Phase diagrams and how to calculate them

In this notebook, we will use the potentials fitted in the previous days for the calculation of thermodynamic properties such as Helmholtz and Gibbs free energies, which in turn can be used for the calculation of phase diagrams. We will discuss calphy, the tool for automated calculation of free energies, and the methology involved.

---

A simple phase diagram

Phase diagrams provide a wealth of information such as: coexisting lines, melting temperature, phase stability, nucleation mechanism.

Calculation of phase diagrams: the essential ingredients

Phase diagrams can be evaluated from free energy diagrams.
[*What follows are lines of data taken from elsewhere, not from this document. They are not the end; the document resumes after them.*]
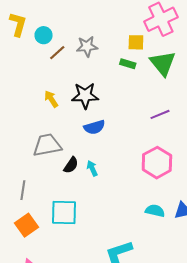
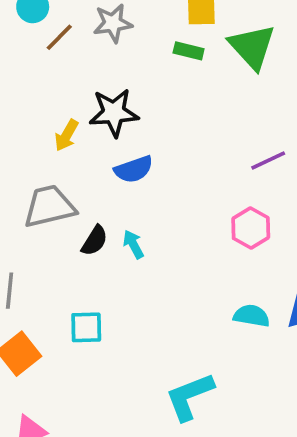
yellow arrow: (51, 99) -> (67, 135), moved, turned -114
purple line: (160, 114) -> (268, 161), moved
pink hexagon: (157, 163) -> (251, 228), size x0.7
cyan square: (64, 213) -> (86, 327), size x0.7

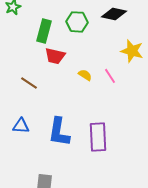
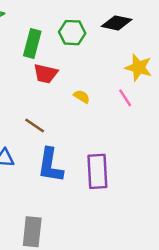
pink line: (110, 76) -> (125, 98), moved
brown line: (29, 83) -> (35, 126), moved

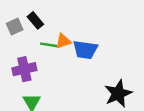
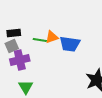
black rectangle: (35, 20) -> (14, 33), moved, turned -56
gray square: (15, 27) -> (12, 46), moved

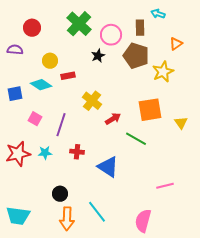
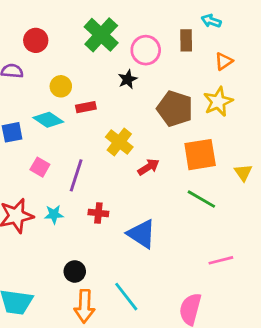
orange triangle: (176, 44) -> (224, 61), moved
brown pentagon: (136, 56) -> (175, 109), moved
green line: (136, 139) -> (201, 199), moved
The required input are:

• \(G(P, T)\) for unary systems

• \(G(x, T)\) for binary systems

Calculation of free energies: Thermodynamic integration

• free energy of reference system are known: Einstein crystal, Uhlenbeck-Ford model

• the two systems are coupled by $\( H(\lambda) = \lambda H_f + (1-\lambda)\lambda H_i \)$

• Run calculations for each \(\lambda\) and integrate $\( G_f = G_i + \int_{\lambda=0}^1 d\lambda \bigg \langle \frac{\partial H(\lambda)}{\partial \lambda } \bigg \rangle \)$

To calculate \(F\),

• for each phase

  • for each pressure

    • for each temperature

      • for each \(\lambda\)

If we choose 100 different \(\lambda\) values; 100 calculations are needed for each temperature and pressure!

Dimensionality: (phase, \(P\), \(T\), \(\lambda\))
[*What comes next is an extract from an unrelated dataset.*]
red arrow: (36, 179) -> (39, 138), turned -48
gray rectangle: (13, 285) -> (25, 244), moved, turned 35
Speeding things up: Non-equilibrium calculations

Non-Equilibrium Hamiltonian Interpolation

In this method:

• Discrete \(\lambda\) parameter is replaced by a time dependent \(\lambda(t)\)

• Instead of running calculations at each \(\lambda\), run a single, short, non-equilibrium calculation

\[ G_f = G_i + \int_{t_i}^{t_f} dt \frac{d\lambda (t)}{dt} \frac{ H(\lambda)}{\partial \lambda } \]

As discussed:

• the coupling parameter \(\lambda\) earlier is replaced by a time dependent parameter

• The equation also no longer has an ensemble average

These aspects makes it quite easy and fast to estimate this integral.

However:

• this equation holds when the switching betwen the system of interest and reference system is carried out infinitely slowly

• Practically, this is not not possible.

Therefore we can write:

\[ \Delta G = W_{rev} = W_s - E_d \]

\[ W_s = \int_{t_i}^{t_f} dt \frac{d\lambda (t)}{dt} \frac{ H(\lambda)}{\partial \lambda } \]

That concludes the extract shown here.